Tra arte e neuroscienze: Jan Fabre, Giacomo Rizzolatti e il fascino del cervello

Jan Fabre e Giacomo Rizzolatti
Jan Fabre e Giacomo Rizzolatti
photo: teatrodue.org

Un artista e un neuroscienziato si incontrano in teatro per parlare del cervello. L’incipit di una storiella assurda? No, piuttosto due mondi apparentemente inconciliabili che si ritrovano ad essere molto più vicini di quello che può sembrare, in un inedito dialogo tra le neuroscienze e il loro rapporto con l’espressione e la percezione artistica.

Jan Fabre – appena rientrato dal festival Romaeuropa, dove ha presentato in prima italiana il suo ultimo lavoro per la scena, “Prometheus Landscape II” – fiammingo di origine, è da vent’anni uno degli artisti più poliedrici ed eclettici del panorama culturale europeo: artista visivo, coreografo, regista, scrittore, si è fatto promotore di una ricerca artistica completa, tesa ad oltrepassare con pervicace spirito di provocazione le barriere espressive e morali del suo tempo.

Giacomo Rizzolatti – a sua volta di rientro dalla Spagna, dove gli è stato conferito il prestigioso Premio Principe delle Asturie per la ricerca scientifica e tecnica – è il coordinatore del gruppo di scienziati che nel 1996 ha scoperto l’esistenza dei neuroni specchio, cellule motorie del cervello che si attivano sia durante l’esecuzione di movimenti finalizzati, sia osservando simili movimenti eseguiti da altri individui. Scoperta che ha posto una base fisiologica all’empatia.

Entrambi esplorano le profondità della mente, entrambi, seppur in modo diverso, sono scienziati: Fabre indaga il cervello come centralità concettuale ed estetica, Rizzolatti si addentra, letteralmente, nella sua fisiologia fino a rivoluzionare la concezione delle basi nervose della socialità umana e dell’empatia.

Organizzato dal Dipartimento di Neuroscienze dell’Università di Parma, e ospitato la settimana scorsa all’interno del Teatro Due, l’incontro si rivela un’occasione per approfondire temi e dialettiche che connettono ricerca artistica e ricerca scientifica.
Se per lo scienziato il cervello è pronto a fare esperienze solo osservando l’altro, “partecipando” a quanto osserva, per l’artista il cervello è la parte più sexy del corpo umano.
Ma sia artista che scienziato riannodano i comuni pensieri sul ruolo fondamentale dell’immaginazione, strumento essenziale per il cervello come luogo di assorbimento e rielaborazione degli infiniti stimoli che provengono dall’esterno, motivazione di ogni azione-reazione. E per Fabre tutto ciò ha estrema rilevanza anche per il lavoro sulla scena, dove attori e danzatori devono muoversi in forma viva e percettiva, e dove corpo, cervello, memoria fisica ed emotiva rientrano tutti contemporaneamente in gioco.
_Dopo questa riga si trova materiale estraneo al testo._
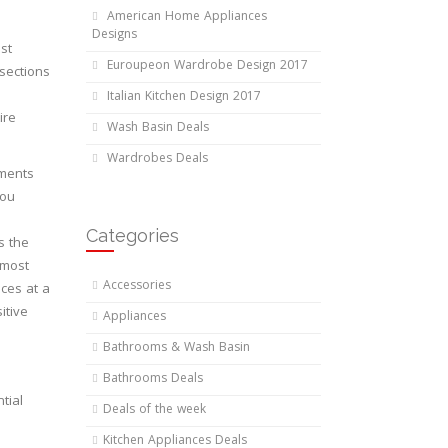
American Home Appliances
Designs
st
Euroupeon Wardrobe Design 2017
bsections
Italian Kitchen Design 2017
ire
Wash Basin Deals
Wardrobes Deals
ements
you
Categories
s the
 most
Accessories
ices at a
itive
Appliances
Bathrooms & Wash Basin
Bathrooms Deals
tial
Deals of the week
Kitchen Appliances Deals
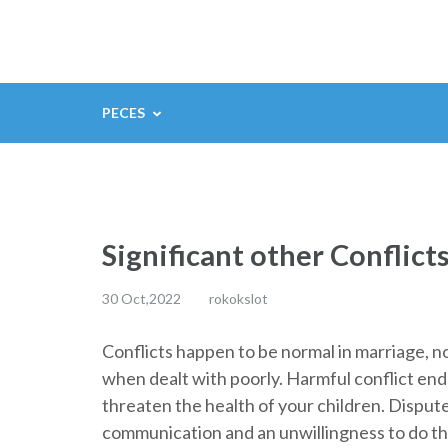
Saltar
al
contenido
(presiona
PECES
la
tecla
Intro)
Significant other Conflict
30 Oct,2022
rokokslot
Conflicts happen to be normal in marriage, 
when dealt with poorly. Harmful conflict end
threaten the health of your children. Dispute
communication and an unwillingness to do the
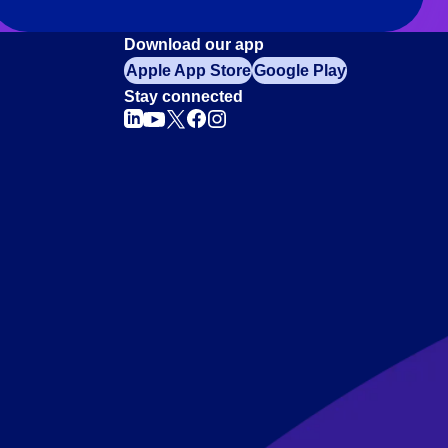
Download our app
Apple App Store
Google Play
Stay connected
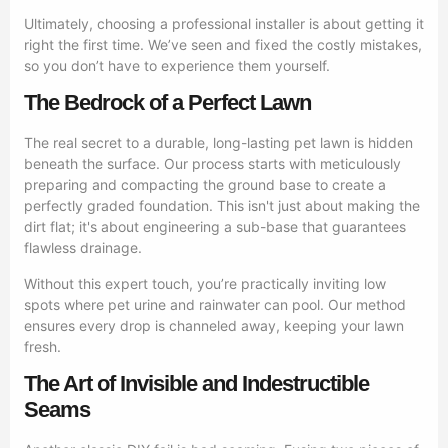
Ultimately, choosing a professional installer is about getting it
right the first time. We’ve seen and fixed the costly mistakes,
so you don’t have to experience them yourself.
The Bedrock of a Perfect Lawn
The real secret to a durable, long-lasting pet lawn is hidden
beneath the surface. Our process starts with meticulously
preparing and compacting the ground base to create a
perfectly graded foundation. This isn't just about making the
dirt flat; it's about engineering a sub-base that guarantees
flawless drainage.
Without this expert touch, you’re practically inviting low
spots where pet urine and rainwater can pool. Our method
ensures every drop is channeled away, keeping your lawn
fresh.
The Art of Invisible and Indestructible
Seams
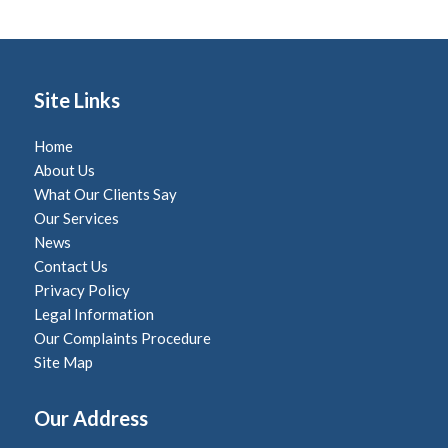
Site Links
Home
About Us
What Our Clients Say
Our Services
News
Contact Us
Privacy Policy
Legal Information
Our Complaints Procedure
Site Map
Our Address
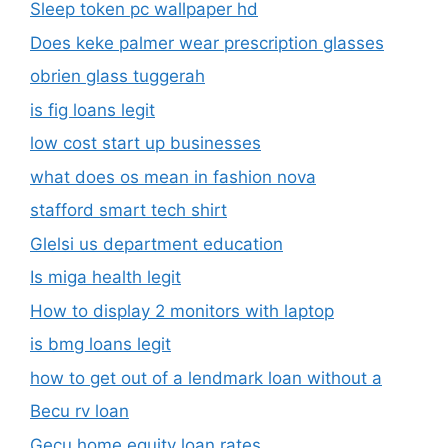
Sleep token pc wallpaper hd
Does keke palmer wear prescription glasses
obrien glass tuggerah
is fig loans legit
low cost start up businesses
what does os mean in fashion nova
stafford smart tech shirt
Glelsi us department education​
Is miga health legit​
How to display 2 monitors with laptop
is bmg loans legit
how to get out of a lendmark loan without a
Becu rv loan
Gecu home equity loan rates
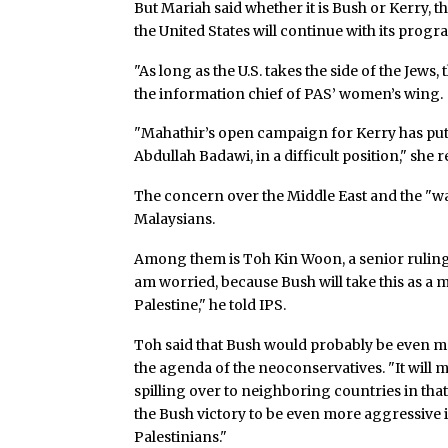
But Mariah said whether it is Bush or Kerry, t
the United States will continue with its progr
"As long as the U.S. takes the side of the Jews,
the information chief of PAS’ women’s wing.
"Mahathir’s open campaign for Kerry has put M
Abdullah Badawi, in a difficult position," she 
The concern over the Middle East and the "w
Malaysians.
Among them is Toh Kin Woon, a senior ruling 
am worried, because Bush will take this as a 
Palestine," he told IPS.
Toh said that Bush would probably be even 
the agenda of the neoconservatives. "It will 
spilling over to neighboring countries in that
the Bush victory to be even more aggressive i
Palestinians."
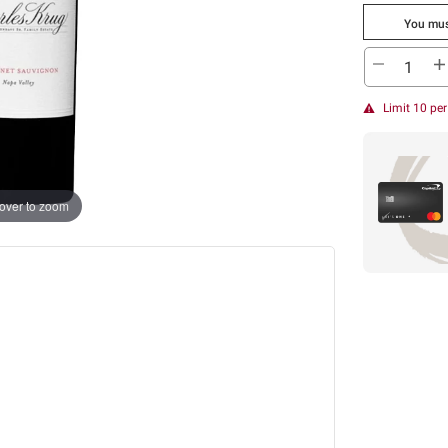
You mus
Limit 10 pe
over to zoom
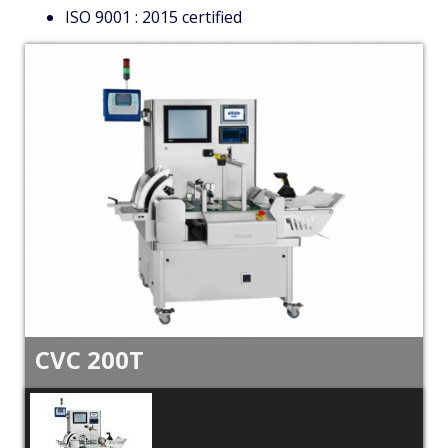
ISO 9001 : 2015 certified
CVC 200T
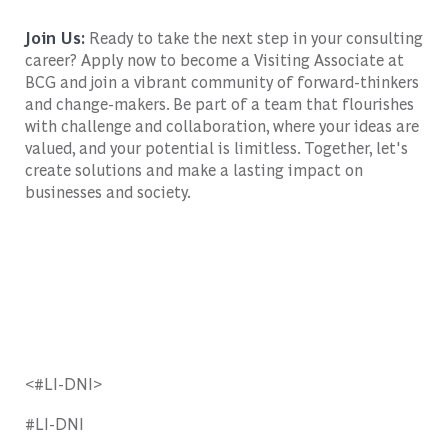
Join Us:
Ready to take the next step in your consulting
career? Apply now to become a Visiting Associate at
BCG and join a vibrant community of forward-thinkers
and change-makers. Be part of a team that flourishes
with challenge and collaboration, where your ideas are
valued, and your potential is limitless. Together, let's
create solutions and make a lasting impact on
businesses and society.
<#LI-DNI>
#LI-DNI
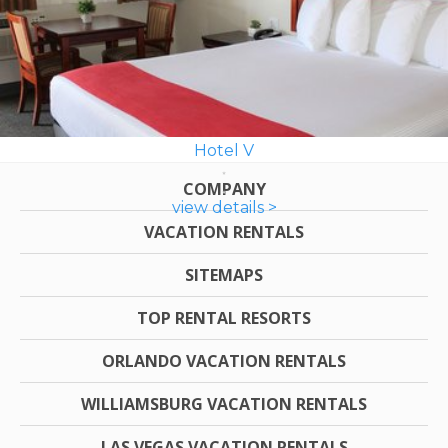
Hotel V
COMPANY
view details >
VACATION RENTALS
SITEMAPS
TOP RENTAL RESORTS
ORLANDO VACATION RENTALS
WILLIAMSBURG VACATION RENTALS
LAS VEGAS VACATION RENTALS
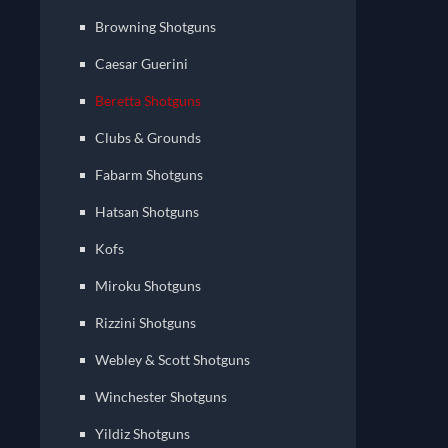
Browning Shotguns
Caesar Guerini
Beretta Shotguns
Clubs & Grounds
Fabarm Shotguns
Hatsan Shotguns
Kofs
Miroku Shotguns
Rizzini Shotguns
Webley & Scott Shotguns
Winchester Shotguns
Yildiz Shotguns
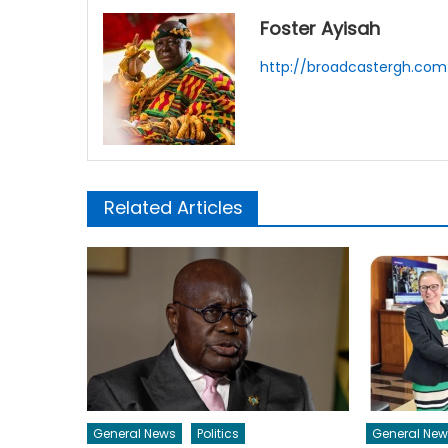
Foster Ayisah
http://broadcastergh.com
Related Articles
General News
Politics
General New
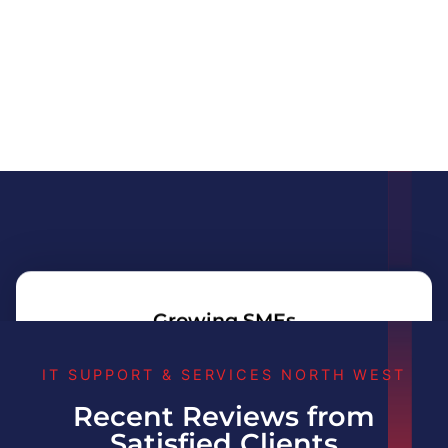
Growing SMEs
IT SUPPORT & SERVICES NORTH WEST
Recent Reviews from
Professional Services
Satisfied Clients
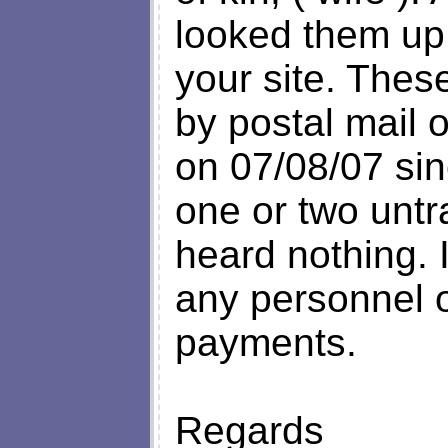
looked them up 
your site. Thes
by postal mail 
on 07/08/07 sin
one or two untr
heard nothing. 
any personnel or
payments.
Regards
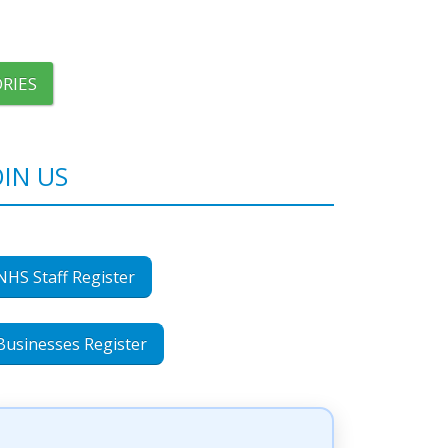
RIES
OIN US
NHS Staff Register
Businesses Register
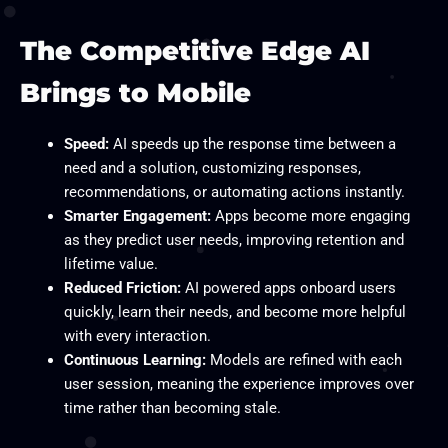
The Competitive Edge AI
Brings to Mobile
Speed:
AI speeds up the response time between a
need and a solution, customizing responses,
recommendations, or automating actions instantly.
Smarter Engagement:
Apps become more engaging
as they predict user needs, improving retention and
lifetime value.
Reduced Friction:
AI powered apps onboard users
quickly, learn their needs, and become more helpful
with every interaction.
Continuous Learning:
Models are refined with each
user session, meaning the experience improves over
time rather than becoming stale.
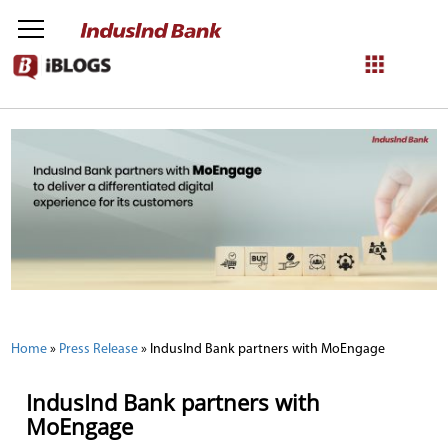
NetBanking
Login
Register
Home
»
Press Release
»
IndusInd Bank partners with MoEngage
IndusInd Bank partners with
MoEngage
Punto focale dell’incontro è la presentazione da parte di Fabre di alcuni filmati riguardanti la sua più recente produzione artistica, documentari riguardanti le installazioni “Anthropology of a Placet” (2007) e “From the Feet to the Brain” (2009) fino a “Pietas”, installazione presentata all’ultima biennale di Venezia, tutte opere scultoree ispirate proprio alle ricerche di Rizzolatti.
Percorsi visionari di una ricerca artistica sul cervello umano e sul suo involucro, il corpo, analizzato dai piedi fino alla mente, in un rincorrersi di lucide diagnosi sulla fragilità umana, sui sentimenti e sulla morte, che portano lo stesso artista, sotto forma di scultura, a penetrare in una mastodontica testa installata negli spazi dello storico arsenale veneziano.
Cervelli di marmo traboccanti, simboli ed elementi naturali, richiami michelangioleschi e una commistione quasi carnale tra il sacro e il profano, riflessioni teoriche sulla forza d’immedesimazione per arte classica e contemporanea che Fabre usa come “strumenti di terrorismo poetico”. Ed è lo stesso Rizzolatti a porre in essere i supporti scientifici di questa ricerca, spiegando come la capacità di imitazione umana è alla base sia delle sue scoperte, sia della cultura stessa.

Un incontro che si scioglie purtroppo in breve tempo, mantenendo vivo l’interesse del pubblico con poche ma incisive battute sulla bellezza, la creatività, l’istinto e l’intuizione come valori culturali e scientifici, prima ancora che creativi.
Non può che rimanere un’infinita curiosità, e forse una speranza, di poter vedere, insieme, all’opera questi due straordinari cervelli.